Brussels: EU negotiators have struck a milestone deal to create the world’s first “green” bond standard that aims to be a global benchmark for investors in the green transition.
Investors’ appetite for “green debt”, used to finance renewable energy projects, low-carbon transport or well-insulated housing, is growing exponentially.
But the European Union until now did not have a common standard to certify the sustainability of investments.
The European Council, which represents 27 EU member states, and the European Parliament late Tuesday announced the “first standard in the world on green bonds”.
The parliament said this will “enable investors to orient their investments more confidently towards more sustainable technologies and businesses”.
The European Commission, the EU’s executive arm, first proposed the idea in July 2021.
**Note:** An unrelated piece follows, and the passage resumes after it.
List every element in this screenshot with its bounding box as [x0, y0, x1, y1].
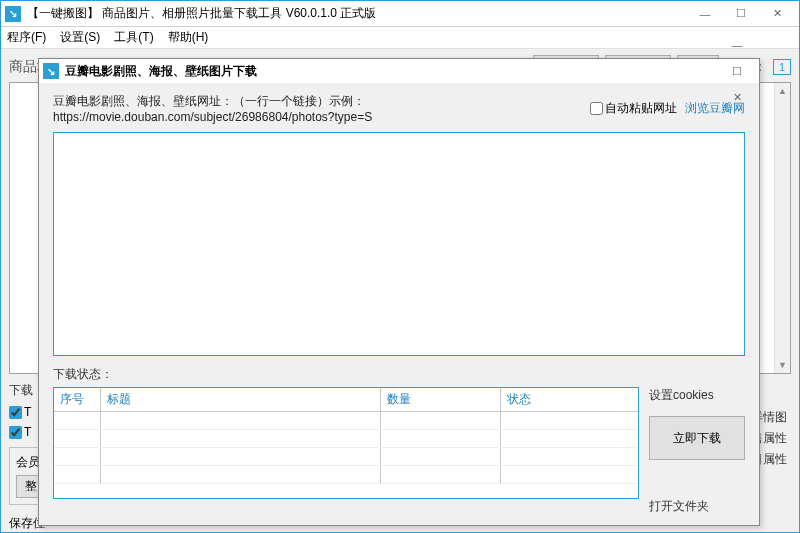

The standard is in line with a green label, known in EU parlance as the “taxonomy”, the bloc’s legislation that defines which economic activities can be considered sustainable.
The EU aims for carbon neutrality by 2050.
“Investors buying the bonds will be able to more easily assess, compare and trust that their investments are sustainable, thereby reducing the risks posed by greenwashing,” said Swedish Finance Minister Elisabeth Svantesson.
Sweden currently holds the EU’s rotating presidency.
The European bond market’s annual trades are estimated to be worth 100 trillion euros ($107 trillion).
The agreement must now be approved formally by the Council and parliament. It will apply 12 months after its entry into force.